Jeff Humphrey: Thank you, Oliver. It's a pleasure to be here.
Oliver Sartor: We're really focusing in on the radioisotopes, and we're interviewing a number of people who are influential in the field. You're one. I wonder why, just for a brief moment, you could explain to our audience the radioisotopes? I mean, you could be going after ADCs. You could be going after CAR-Ts. You could be going after bispecifics, all these new modalities of care. Why radiopharmaceuticals for you and Lantheus?

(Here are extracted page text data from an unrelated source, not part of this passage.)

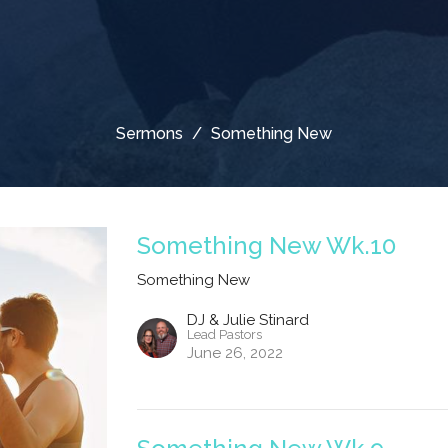
Sermons
Something New
Something New Wk.10
Something New
DJ & Julie Stinard
Lead Pastors
June 26, 2022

Jeff Humphrey: Yeah, well, Oliver, as you know, when I was a chief fellow and you were my attending and we saw patients with prostate cancer at the NCI in the late '90s, end-stage prostate cancer, there was very little and has been very little for these patients for decades. The VISION trial and Pluvicto have shown this tremendous overall survival advantage and really given the ability to target tumor-specific antigens with radioisotopes that don't require, for example, internalization of the radioisotope in order to kill tumor.
This is a new modality with untapped potential. I think there's a lot to discover as we do clinical research in this space, and my hope will be that eventually radioligand therapy will evolve into a new major modality for the treatment of cancer.
Oliver Sartor: I agree with you, Jeff, and share that enthusiasm. It's remarkable what's been happening in the field, actually all of a sudden—new targets, new isotopes. I'm going to ask you about both of those here in a moment.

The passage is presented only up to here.